We have multiplicities of $2$ and $1$ for those eigenvalues.

So, for $\lambda_1 = 1$, we have:

$[A- I]v_1 = \begin{bmatrix}0 & 0 & 0 \\ -1 & 1 & -1 \\ 0 & 0 & 0\end{bmatrix}v_1 = 0$

Thus, $v_1 = (1,1,0)$ and $v_2 = (0,1,1)$ .

Repeating this same process for the second eigenvalue, we have as RREF:

$\begin{bmatrix}1 & 0 & 0 \\ 0 & 0 & 0 \\ 0 & 0 & 1\end{bmatrix}v_3 = 0$

This yields an eigenvector of $v_3 = (0,1,0)$.

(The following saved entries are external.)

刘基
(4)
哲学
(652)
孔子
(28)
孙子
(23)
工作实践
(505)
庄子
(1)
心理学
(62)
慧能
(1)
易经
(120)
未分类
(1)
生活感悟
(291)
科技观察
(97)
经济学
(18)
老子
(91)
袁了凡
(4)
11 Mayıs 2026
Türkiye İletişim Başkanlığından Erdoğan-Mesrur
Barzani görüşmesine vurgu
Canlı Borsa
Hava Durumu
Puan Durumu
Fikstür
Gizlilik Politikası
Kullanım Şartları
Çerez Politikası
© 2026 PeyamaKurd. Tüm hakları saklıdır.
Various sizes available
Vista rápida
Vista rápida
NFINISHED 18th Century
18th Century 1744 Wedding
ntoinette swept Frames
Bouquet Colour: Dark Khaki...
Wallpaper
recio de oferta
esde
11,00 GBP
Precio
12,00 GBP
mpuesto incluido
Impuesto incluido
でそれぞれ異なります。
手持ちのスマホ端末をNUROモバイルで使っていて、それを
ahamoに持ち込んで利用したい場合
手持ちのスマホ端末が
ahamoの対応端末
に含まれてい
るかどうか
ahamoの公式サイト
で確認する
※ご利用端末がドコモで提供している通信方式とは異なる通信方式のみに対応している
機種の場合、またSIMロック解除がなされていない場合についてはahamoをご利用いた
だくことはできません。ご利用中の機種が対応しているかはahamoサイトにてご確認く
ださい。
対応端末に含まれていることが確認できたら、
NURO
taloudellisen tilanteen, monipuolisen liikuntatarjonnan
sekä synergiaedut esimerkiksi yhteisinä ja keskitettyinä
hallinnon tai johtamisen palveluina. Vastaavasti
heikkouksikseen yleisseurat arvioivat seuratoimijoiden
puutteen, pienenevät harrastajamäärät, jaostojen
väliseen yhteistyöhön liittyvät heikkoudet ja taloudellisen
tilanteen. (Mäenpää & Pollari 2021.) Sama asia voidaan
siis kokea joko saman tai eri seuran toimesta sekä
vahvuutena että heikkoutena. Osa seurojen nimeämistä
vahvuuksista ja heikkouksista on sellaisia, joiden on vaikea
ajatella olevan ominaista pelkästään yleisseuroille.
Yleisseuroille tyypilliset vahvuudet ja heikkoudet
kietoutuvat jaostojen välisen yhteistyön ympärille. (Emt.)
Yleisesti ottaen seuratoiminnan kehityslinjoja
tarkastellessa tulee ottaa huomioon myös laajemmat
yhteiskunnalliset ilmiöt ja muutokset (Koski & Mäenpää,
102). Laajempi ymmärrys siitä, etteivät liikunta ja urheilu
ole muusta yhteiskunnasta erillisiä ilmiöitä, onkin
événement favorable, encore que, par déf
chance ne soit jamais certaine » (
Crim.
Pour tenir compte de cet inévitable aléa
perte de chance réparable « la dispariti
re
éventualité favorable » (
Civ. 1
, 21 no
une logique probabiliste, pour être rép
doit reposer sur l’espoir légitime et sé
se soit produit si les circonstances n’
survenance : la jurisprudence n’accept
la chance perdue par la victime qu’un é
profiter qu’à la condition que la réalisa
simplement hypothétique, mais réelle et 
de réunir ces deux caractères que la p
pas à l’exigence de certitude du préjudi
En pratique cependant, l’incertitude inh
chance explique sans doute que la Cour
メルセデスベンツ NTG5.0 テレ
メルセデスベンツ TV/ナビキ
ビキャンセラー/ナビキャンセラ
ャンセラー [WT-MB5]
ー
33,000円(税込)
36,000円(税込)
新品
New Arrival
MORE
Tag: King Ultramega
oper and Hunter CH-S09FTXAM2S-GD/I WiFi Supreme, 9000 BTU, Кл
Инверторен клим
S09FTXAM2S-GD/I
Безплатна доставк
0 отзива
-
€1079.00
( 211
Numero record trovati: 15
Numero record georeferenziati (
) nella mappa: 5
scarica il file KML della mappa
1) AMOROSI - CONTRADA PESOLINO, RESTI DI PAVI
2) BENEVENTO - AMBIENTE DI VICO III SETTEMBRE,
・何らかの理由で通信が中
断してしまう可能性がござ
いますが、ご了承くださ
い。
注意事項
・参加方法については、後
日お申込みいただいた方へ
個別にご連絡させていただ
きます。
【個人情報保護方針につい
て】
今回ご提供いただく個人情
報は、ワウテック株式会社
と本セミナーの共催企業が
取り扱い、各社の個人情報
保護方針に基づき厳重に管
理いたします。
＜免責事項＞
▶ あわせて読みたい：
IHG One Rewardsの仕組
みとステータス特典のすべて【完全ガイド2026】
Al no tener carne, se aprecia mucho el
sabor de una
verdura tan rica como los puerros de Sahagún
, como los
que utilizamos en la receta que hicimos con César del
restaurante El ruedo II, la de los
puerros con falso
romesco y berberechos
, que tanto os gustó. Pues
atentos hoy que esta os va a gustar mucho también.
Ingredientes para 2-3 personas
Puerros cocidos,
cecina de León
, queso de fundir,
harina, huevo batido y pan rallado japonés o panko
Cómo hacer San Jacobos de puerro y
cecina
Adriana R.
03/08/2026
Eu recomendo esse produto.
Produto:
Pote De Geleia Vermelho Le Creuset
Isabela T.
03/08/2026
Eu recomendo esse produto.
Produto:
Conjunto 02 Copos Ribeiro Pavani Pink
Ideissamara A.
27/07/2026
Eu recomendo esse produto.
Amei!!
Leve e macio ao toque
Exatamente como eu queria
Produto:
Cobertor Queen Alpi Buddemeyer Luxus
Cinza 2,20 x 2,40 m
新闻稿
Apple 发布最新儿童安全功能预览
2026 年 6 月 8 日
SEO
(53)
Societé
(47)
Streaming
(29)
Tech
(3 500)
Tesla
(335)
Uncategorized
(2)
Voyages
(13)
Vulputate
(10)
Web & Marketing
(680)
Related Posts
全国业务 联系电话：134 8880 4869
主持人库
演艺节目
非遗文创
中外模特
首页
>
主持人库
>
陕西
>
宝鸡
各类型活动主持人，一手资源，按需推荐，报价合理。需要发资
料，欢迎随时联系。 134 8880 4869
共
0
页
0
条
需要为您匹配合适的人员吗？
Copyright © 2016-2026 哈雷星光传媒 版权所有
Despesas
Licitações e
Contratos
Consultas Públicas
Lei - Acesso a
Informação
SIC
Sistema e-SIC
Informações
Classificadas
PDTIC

Putting all of this together, we have the eigenvalue/eigenvector pairs:

• $\lambda_1 = 1, v_1 = (1,1,0)$
• $\lambda_2 = 1, v_2 = (0,1,1)$
• $\lambda_3 = 2, v_3 = (0,2,0)$

So P=\begin{bmatrix}1 & 0 & 0 \\ 1 & 1 & 1 \\ 0 & 1 & 0\end{bmatrix}

Is this right? Do I need to show more work? Do I need to take any additional steps after I find $P$?

Answer 1

I think you have mistake since $|A-\lambda I|=\left|\begin{matrix}1-\lambda & 0 & 0 \\ 1 & 2-\lambda & 1 \\ 0 & 0 & 1-\lambda\end{matrix}\right| = 0$. the polynom is by minors $p(x)=(1-\lambda)^2(2-\lambda)$ and $\lambda_{1,2}=1,\lambda_3=2$. as a result of the little mistake in the matrix,your eigenvectors are not correct.so for $\lambda=1$ we can write: $$v_{1}=(-1,0,1),v_2=(0,1,-1)$$ and for $\lambda=2,$ we can get $$v_3=(0,1,0)$$so P is $$P=\begin{bmatrix}-1 & 0 & 0 \\ 0 & 1 & 1 \\ 1 & -1 & 0\end{bmatrix} $$

Answer 2

I still cannot understand why so many books and prof's still define the characteristic pol. as $\,\det(A-\lambda I)\;$ instead of the usually much simpler (imho) $\,\det(xI-A)\,$ : in your determinant you have the middle row's signs wrong, which causes you to have the eigenvectors wrong...

$$\det(xI-A)=\begin{vmatrix}x-1&0&0\\\!-1&x-2&\!-1\\0&0&x-1\end{vmatrix}=(x-1)^2(x-2)$$

$$\underline{\lambda=1:}\;\;\; -x-y-z=0\implies y=-x-z\implies \begin{pmatrix}1\\\!\!-1\\0\end{pmatrix}\;,\;\;\begin{pmatrix}0\\\!\!-1\\1\end{pmatrix}$$

$$\underline{\lambda=2:}\;\;\; \begin{align*}x&=0\\z&=-x=0\end{align*}\;\;\implies\begin{pmatrix}0\\1\\0\end{pmatrix} \;\ldots\ldots\;\text{and etc.}$$